I mentioned in my earlier entry that I’ve seldom felt the sacred inside a building. It’s happened a few times, usually around Christmas. The church mom attends, and where my name still is registered as a member, is a beautiful, old building. It has the stone, the windows, the organ, everything you’d expect from a sanctuary. But, it doesn’t “move” me.
I’ve never visited one of the old European Cathedrals. And I’ll be honest. If I did, I’m not sure if my sense of wonder would be spiritual or sheer amazement over what determined craftsmen could create with T square, plumb line, hammers, chisels, and time.
Perhaps it’s because I’m not the most social person on the planet. And neither side of my family is exactly noted for reaching out socially. And I think I got a double dose from both sides. (rueful shrug) More than a few of my relatives have not only marched to a different drummer, they never made it to the parade.
The church started as the people. Where ever the believers were, that was where the church could be found. Buildings were a place of shelter, a place where the church could meet, share food and fellowship. Somehow the definition changed. The church became the building and being physically present proved you were a loyal member. And somehow, not reliably planting your seat in a pew at the defined times proved that you weren’t.

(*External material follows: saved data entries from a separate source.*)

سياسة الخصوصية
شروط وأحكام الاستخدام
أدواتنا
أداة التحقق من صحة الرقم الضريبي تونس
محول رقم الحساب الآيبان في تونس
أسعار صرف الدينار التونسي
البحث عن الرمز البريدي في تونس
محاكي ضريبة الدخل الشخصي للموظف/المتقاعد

There was a period starting during the great, near forced conversions in Western Europe, up until the early 1800’s in some places where you came to church or paid a fine, or worse. It was the late 1600’s before a head of the house could hold a prayer meeting in his own house without the local sheriff making an appearance. And teachings that were meant to liberate the soul became tools to enslave not only our bodies, but our spirits.
The Puritans in New England certainly required attendance. You came or you better have a good reason for not being there. It wasn’t enough to believe, you had to be seen to believe. And Who was it Who said that it was better to pray in private than on the street corners?
I was raised too good a Protestant to believe that any mortal can stand between my soul and the source of Creation. And perhaps, inadvertently, too good a heretic to believe that there is only one path to that source. And perhaps, I find as much joy in the journey as in the destination. May be life is a series of destinations. You no sooner reach one that you realize it's a way station and there's another one just over the horizon.
Tonight is the eve of Lughnasa. The beginning of Celtic Autumn. The season of the harvest, of gathering in, of preparation for the dark time of the year. But, even as the days grow shorter and the time of cold and want comes for many, we know the light will return. It’s a promise, you see.